South Carolina Legislative Race Will Probably List Only Two Candidates, a Libertarian and an Independent

It is likely that the only two names printed on the November 2012 ballot in South Carolina’s state house race, 26th district, will be Libertarian Jeremy Walters and independent Raye Felder. See this story.

No Democrat ran. The Republican, Raye Felder, failed to qualify because of the May 2 decision of the State Supreme Court that disqualified all primary candidates who didn’t file Statements of Economic Interest in March. They had to file using printed forms, and also has to file electronically, and over 200 Republicans and Democrats failed to get on the primary ballots because they did not take both actions by the deadline. However, Felder is petitioning to be on the ballot in the general election as an independent candidate, and her petition will probably succeed.

South Carolina has a straight-ticket device, which injures independent candidates. South Carolina permits write-ins in general elections, so conceivably yet another candidate could emerge as a write-in candidate.

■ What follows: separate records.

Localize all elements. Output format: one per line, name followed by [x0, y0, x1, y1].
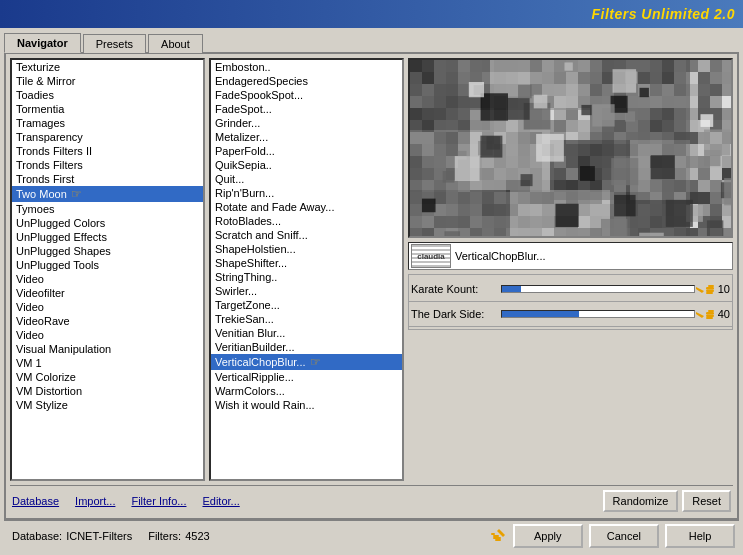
filter-info-link[interactable]: Filter Info... [131, 495, 186, 507]
status-action-row: Database: ICNET-Filters Filters: 4523 [4, 520, 739, 551]
title-bar: Filters Unlimited 2.0 [0, 0, 743, 28]
slider-label-1: The Dark Side: [411, 308, 501, 320]
middle-list-item[interactable]: Swirler... [211, 284, 402, 298]
svg-rect-6 [708, 310, 714, 312]
middle-list-item[interactable]: VerticalRipplie... [211, 370, 402, 384]
left-list-item[interactable]: Visual Manipulation [12, 342, 203, 356]
svg-rect-5 [706, 312, 714, 315]
left-list-item[interactable]: Two Moon☞ [12, 186, 203, 202]
middle-list-item[interactable]: PaperFold... [211, 144, 402, 158]
slider-track-1[interactable] [501, 310, 695, 318]
middle-list-item[interactable]: RotoBlades... [211, 214, 402, 228]
middle-list-item[interactable]: FadeSpot... [211, 102, 402, 116]
middle-list-item[interactable]: StringThing.. [211, 270, 402, 284]
filter-list[interactable]: Emboston..EndageredSpeciesFadeSpookSpot.… [209, 58, 404, 481]
left-list-item[interactable]: Transparency [12, 130, 203, 144]
middle-list-item[interactable]: Rotate and Fade Away... [211, 200, 402, 214]
preview-area [408, 58, 733, 238]
slider-row-0: Karate Kount: 10 [409, 277, 732, 302]
slider-value-0: 10 [695, 281, 730, 297]
apply-button[interactable]: Apply [513, 524, 583, 548]
filters-label: Filters: [148, 530, 181, 542]
middle-list-item[interactable]: Wish it would Rain... [211, 398, 402, 412]
middle-list-item[interactable]: EndageredSpecies [211, 74, 402, 88]
middle-list-item[interactable]: TrekieSan... [211, 312, 402, 326]
tabs-row: Navigator Presets About [4, 32, 739, 52]
left-list-item[interactable]: VM Colorize [12, 370, 203, 384]
middle-list-item[interactable]: QuikSepia.. [211, 158, 402, 172]
database-link[interactable]: Database [12, 495, 59, 507]
middle-list-item[interactable]: Metalizer... [211, 130, 402, 144]
help-button[interactable]: Help [665, 524, 735, 548]
left-list-item[interactable]: UnPlugged Effects [12, 230, 203, 244]
middle-list-item[interactable]: Venitian Blur... [211, 326, 402, 340]
database-label: Database: [12, 530, 62, 542]
left-list-item[interactable]: UnPlugged Colors [12, 216, 203, 230]
left-list-item[interactable]: VM 1 [12, 356, 203, 370]
cancel-button[interactable]: Cancel [589, 524, 659, 548]
svg-rect-8 [706, 317, 713, 319]
editor-link[interactable]: Editor... [202, 495, 239, 507]
database-status: Database: ICNET-Filters [12, 530, 132, 542]
category-list[interactable]: TexturizeTile & MirrorToadiesTormentiaTr… [10, 58, 205, 481]
middle-list-item[interactable]: Emboston.. [211, 60, 402, 74]
reset-button[interactable]: Reset [682, 490, 731, 512]
left-list-item[interactable]: Toadies [12, 88, 203, 102]
filter-icon-label: claudia [417, 252, 445, 261]
middle-list-item[interactable]: ShapeShifter... [211, 256, 402, 270]
middle-list-item[interactable]: Grinder... [211, 116, 402, 130]
left-list-item[interactable]: Tronds Filters [12, 158, 203, 172]
svg-marker-9 [696, 312, 704, 318]
filter-name-display: claudia VerticalChopBlur... [408, 242, 733, 270]
middle-list-item[interactable]: VerticalChopBlur...☞ [211, 354, 402, 370]
randomize-button[interactable]: Randomize [603, 490, 679, 512]
left-list-item[interactable]: Tile & Mirror [12, 74, 203, 88]
two-moon-hand-icon: ☞ [71, 187, 82, 201]
tab-navigator[interactable]: Navigator [4, 33, 81, 53]
middle-list-item[interactable]: ShapeHolstien... [211, 242, 402, 256]
left-list-item[interactable]: UnPlugged Tools [12, 258, 203, 272]
left-list-item[interactable]: Video [12, 300, 203, 314]
left-list-item[interactable]: Texturize [12, 60, 203, 74]
filters-status: Filters: 4523 [148, 530, 209, 542]
middle-list-item[interactable]: WarmColors... [211, 384, 402, 398]
content-area: TexturizeTile & MirrorToadiesTormentiaTr… [10, 58, 733, 481]
svg-rect-10 [493, 535, 499, 537]
middle-list-item[interactable]: VeritianBuilder... [211, 340, 402, 354]
import-link[interactable]: Import... [75, 495, 115, 507]
main-container: Navigator Presets About TexturizeTile & … [0, 28, 743, 555]
svg-rect-2 [706, 290, 714, 293]
tab-presets[interactable]: Presets [83, 34, 146, 53]
slider-value-1: 40 [695, 306, 730, 322]
right-panel: claudia VerticalChopBlur... Karate Kount… [408, 58, 733, 481]
left-list-item[interactable]: VM Distortion [12, 384, 203, 398]
svg-rect-0 [706, 287, 714, 290]
svg-rect-3 [706, 292, 713, 294]
left-list-item[interactable]: Tramages [12, 116, 203, 130]
left-list-item[interactable]: Tormentia [12, 102, 203, 116]
tab-about[interactable]: About [148, 34, 203, 53]
left-list-container: TexturizeTile & MirrorToadiesTormentiaTr… [10, 58, 205, 481]
left-list-item[interactable]: VM Stylize [12, 398, 203, 412]
left-list-item[interactable]: Videofilter [12, 286, 203, 300]
apply-hand-icon [491, 527, 511, 545]
middle-list-item[interactable]: Rip'n'Burn... [211, 186, 402, 200]
left-list-item[interactable]: Tronds First [12, 172, 203, 186]
left-list-item[interactable]: VideoRave [12, 314, 203, 328]
left-list-item[interactable]: Video [12, 272, 203, 286]
verticalchopblur-hand-icon: ☞ [310, 355, 321, 369]
left-list-item[interactable]: UnPlugged Shapes [12, 244, 203, 258]
slider-track-0[interactable] [501, 285, 695, 293]
middle-list-item[interactable]: FadeSpookSpot... [211, 88, 402, 102]
filter-name-text: VerticalChopBlur... [455, 250, 730, 262]
svg-rect-12 [493, 537, 501, 539]
action-buttons: Apply Cancel Help [491, 524, 735, 548]
left-list-item[interactable]: Video [12, 328, 203, 342]
left-list-item[interactable]: Tymoes [12, 202, 203, 216]
svg-rect-13 [495, 539, 501, 541]
left-list-item[interactable]: Tronds Filters II [12, 144, 203, 158]
middle-list-item[interactable]: TargetZone... [211, 298, 402, 312]
filter-icon: claudia [411, 244, 451, 268]
middle-list-item[interactable]: Scratch and Sniff... [211, 228, 402, 242]
middle-list-item[interactable]: Quit... [211, 172, 402, 186]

Fourth Circuit Rules that Corporations are Still Prevented from Donating to Candidates for Federal Office

On June 28, the 4th circuit ruled in USA v Danielczyk that federal laws that prohibit contributions to federal candidates are still constitutional. Here is the 12-page decision. As is well known, in 2010, the U.S. Supreme Court ruled in Citizens United v FEC that corporations cannot be prevented from spending money to spread their own message about federal candidates and whether voters should support them or not.

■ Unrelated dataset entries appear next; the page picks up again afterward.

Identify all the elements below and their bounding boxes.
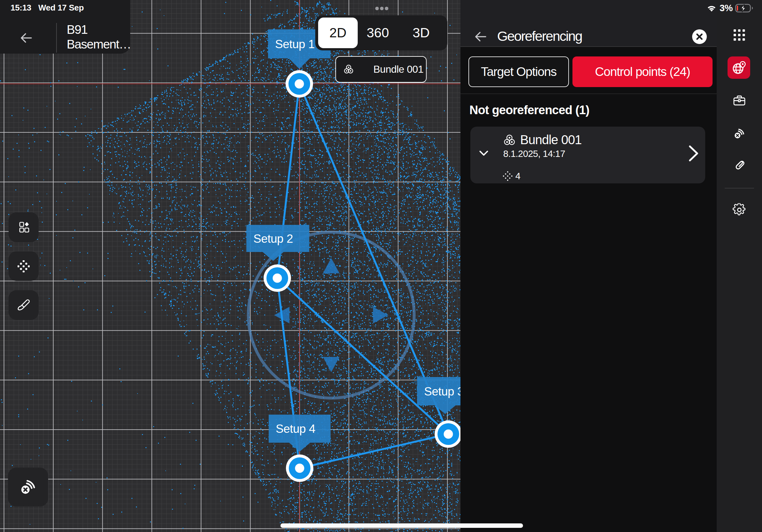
svg-text:Setup 4: Setup 4 — [276, 422, 315, 435]
svg-text:Setup 3: Setup 3 — [424, 385, 460, 398]
svg-text:Setup 2: Setup 2 — [253, 232, 293, 245]
svg-text:Setup 1: Setup 1 — [275, 37, 315, 51]
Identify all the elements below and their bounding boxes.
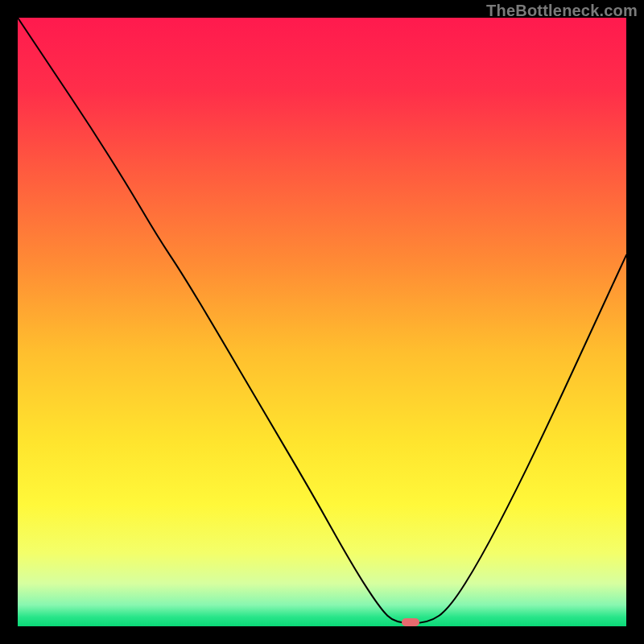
plot-area <box>18 18 626 626</box>
optimal-marker <box>402 618 419 626</box>
watermark-text: TheBottleneck.com <box>486 2 638 20</box>
bottleneck-curve <box>18 18 626 626</box>
chart-container: TheBottleneck.com <box>0 0 644 644</box>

The 4th circuit said there are substantial differences between independent spending and campaign contributions. “Direct contributions do not necessarily fund political speech”, the decision says. More importantly, the U.S. Supreme Court has ruled in the past has upheld laws that ban corporate contributions to federal candidates. The most recent such decision, FEC v Beaumont, was issued in 2003.

It is likely that the Danielczyk case will be appealed to the U.S. Supreme Court.

Marilyn Marks Finally Wins her Court Battle to Inspect Old Ballots from City of Aspen

Marilyn Marks, an activist who worries about the accuracy of vote-counting equipment, has finally won her court battle to inspect ballots cast in Aspen, Colorado city elections from 2009. See this story. On June 28, the Colorado Supreme Court said it will not review the State Court of Appeals decision that had said old ballots are public records.

The legislature had passed a bill this year, clarifying that old voted ballots are public records available for public inspection (with certain restrictions), but that had not ended the controversy over ballots from a past election. When the ballots are made available for public inspection, of course there will be no method for knowing which voter put any particular ballot in the ballot box.